Whether an injunction should issue in a particular case involves a fact-intensive analysis. A recent opinion by the Dallas Court of Appeals demonstrates how the courts may conduct this analysis in cases involving claims for misappropriation of trade secrets and violations of the Texas Theft Liability Act.
A broker/dealer investment services company hired an employee as a Vice President. The employee was paid a salary and received commissions for bringing in new clients. The employee had access to all of the company’s confidential information concerning its clients. The employee downloaded the information to his laptop. The information included clients’ social security numbers, account numbers, balances, and investment preferences.
After ten years of working for the company, the employee was terminated and went to work for another broker/dealer.
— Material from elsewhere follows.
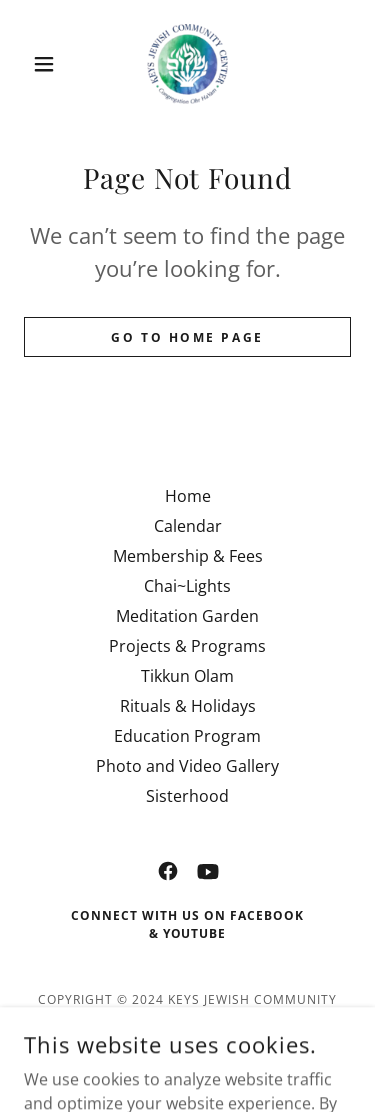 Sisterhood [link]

The employee had retained copies of the files from his laptop. Using the contact information contained in those files, the employee sent letters to 800 clients of his former employer, asking them to transfer their accounts to his new employer.
The former employer sued its former employee for misappropriation of trade secrets, violation of the Texas Theft Liability Act, breach of contract and other claims. The company sought injunctive relief. The trial court entered a temporary restraining order prohibiting the former employee from using the files he had copied.
At the temporary injunction hearing, witnesses testified that when a registered representative changes broker/dealers, the representative’s clients remain with the original broker/dealer. The registered representative may contact the clients that he/she brought to the first broker/dealer and ask them if they would like to move to the new broker/dealer. If the client chooses to move, the client must fill out a form to do so. The registered representative does not need the client’s social security number, account balance, account number or preferences to move the client to the new broker/dealer. The former employee testified that he thought he was sending out letters only to clients he had personally developed. The former employee and the former employer each presented an exhibit with a list of materials that the former employee had copied and highlighted the materials the party believed to be confidential. The court issued a temporary injunction only on the files that the former employee believed to be confidential and proprietary. The former employer appealed the denial of the temporary injunction on the files that it wanted protected which were not protected by the temporary injunction.
The court of appeals first reviewed the evidence to determine whether the former employer had established a cause of action against the former employee and a probable right to relief sought. The evidence demonstrated that the former employer did not permit independent contractors to access the computer systems and that the former employee had accessed and downloaded files from the computer system for use in his role as an independent contractor. The court of appeals held that the former employer did establish a cause of action against the former employee. The court of appeals also determined that the former employer had established a probable, imminent, and irreparable injury. There was testimony at trial that the former employer was required by the Financial Industry Regulatory Authority (FIRA) to keep records of its clients and to safeguard that information. If the former employer failed to meet those requirements, FIRA could take action, including actions as severe as shutting down the company.
The court of appeals determined that since the former employee was allowed to contact his clients and ask them if they wanted to move to the new broker/dealer, the former employee was allowed to take and possess the files containing client names and addresses. However, the rest of the information in the files was not needed to move a client from one broker/dealer to another and therefore was confidential and proprietary. The court of appeals determined that the injunction should have extended to all information regarding clients that were not personally developed by the former employee as well as social security numbers and account information of clients that were developed by the former employee.
As this opinion demonstrates, determining whether an injunction should issue in cases involving alleged misappropriation of trade secrets and violations of the Texas Theft Liability Act requires a thorough analysis of the facts. In these types of cases, the court will look at each type and category of information to determine whether an injunction should issue.